A limitation of this analysis is that some areas will utilize combined sewer overflows (CSO), which take in wastewater, runoff, and precipitation, which could significantly increase the flow rate without an association to the population size. In our study we were not able to stratify our data by such variables because they were not consistently reported by each study site. Regardless, the results from our study still support the hypothesis that flow rate is strongly associated with the population served by an individual sewershed. Another limitation of our study is that we only investigated three of the CDC NWSS recommended population biomarkers. Many studies across the globe have proposed and investigated other population biomarkers such as β-2 microglobulin, creatinine, 5-hydroxyindoleacetic acid, caffeine, paraxanthine, ammoniacal total nitrogen, and total phosphorous [20,21,51]. These endogenous population biomarkers display a low to strong correlation with the population served (R = 0.06–0.8) [21]. Future multi-site studies across vast geographic and temporal space, such as this study, could include other population biomarkers along with flow rate to investigate and identify the most effective WBE population biomarker. Until such studies become available, we propose flow rate is the most consistent population normalization factor for WBE. Flow rate has the added advantage in that it is routinely measured by WWTP personnel in the U.S. and thus, can easily be included for population analysis when conducting WBE [52]. For communities where flow rate is not routinely measured, Maal-Bared et al. evaluated the cost-effectiveness of flow meters and suggest that it would be a helpful investment for facilitating future WBE efforts [47].

Correlation of SARS-CoV-2 wastewater concentrations and COVID-19 clinical cases

The use of population normalization factors with measured SARS-CoV-2 wastewater concentrations is common for WBE; however there is not yet a consensus as to which normalization factor is the most effective for monitoring disease trends in a community. We assessed the correlation of the SARS-CoV-2 wastewater concentration with reported COVID-19 cases using the current CDC NWSS recommended normalization approaches [26]. The Spearman correlation coefficients with COVID-19 cases from our four chosen normalization categories of the SARS-CoV-2 wastewater concentrations ranged from -0.09 (Ohio) to 0.9 (California) (Fig 2). Among the correlation values of all normalization categories, California observed the strongest mean correlation (R = 0.76) between the SARS-CoV-2 wastewater concentrations and COVID-19 cases. Ohio observed the lowest mean correlation (R = 0.06) between the SARS-CoV-2 wastewater concentrations and COVID-19 cases among all four normalization categories. Negative correlations were observed in Ohio, and we attribute this to the poor N1 and N2 wastewater concentrations measured that we discussed above. The remaining study sites had similar mean correlations with their wastewater concentrations and COVID-19 cases (Fig 2). A T-Test of the overall correlations stratified by the CDC N1 and N2 targets showed that there was no significant difference between the results produced by either genetic target (Mean difference = -0.07, P-value = 0.343).

Download:

Fig 2. Correlation coefficients of the SARS-CoV-2 wastewater concentrations and the sewershed-level COVID-19 cases for each study site.

This range includes the correlation coefficient using each of the four normalization categories used in the analysis.

https://doi.org/10.1371/journal.pone.0284370.g002

The correlation of the SARS-CoV-2 wastewater concentrations and COVID-19 clinical cases by each normalization category are displayed in Fig 3. The individual correlation values for each study site and normalization category can be found in S3 Table.

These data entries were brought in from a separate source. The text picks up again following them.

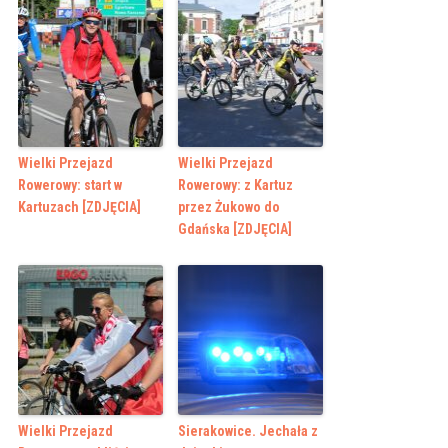
Wielki Przejazd
Wielki Przejazd
Rowerowy: start w
Rowerowy: z Kartuz
Kartuzach [ZDJĘCIA]
przez Żukowo do
Gdańska [ZDJĘCIA]
Wielki Przejazd
Sierakowice. Jechała z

Apart from the results we observed from Ohio, the correlation values reported among the study sites are consistent with previous findings, where the correlations with COVID-19 clinical cases typically ranged from 0.5–0.9 [10,12,14,23,53]. A limitation of our study is that we were only able to assess three CDC NWSS recommended normalization factors. While we were not able to assess other normalization factors directly, the results from our study are similar to a range of correlation values of normalized SARS-CoV-2 wastewater concentrations and COVID-19 cases (R = 0.2–0.7) produced from studies that utilized chemical normalization factors such as β-2 microglobulin, caffeine, creatinine, paraxanthine, 5-hydroxyindoleacetic acid, total nitrogen, or total phosphorus [21,47,51,54,55]. We further stress the importance of additional assessments of other population biomarkers in community wastewater to identify other potential targets to further improve WBE of infectious diseases.

Download:

Fig 3. Correlation coefficients of the SARS-CoV-2 wastewater concentrations and the sewershed-level COVID-19 cases for each study site by each normalization category.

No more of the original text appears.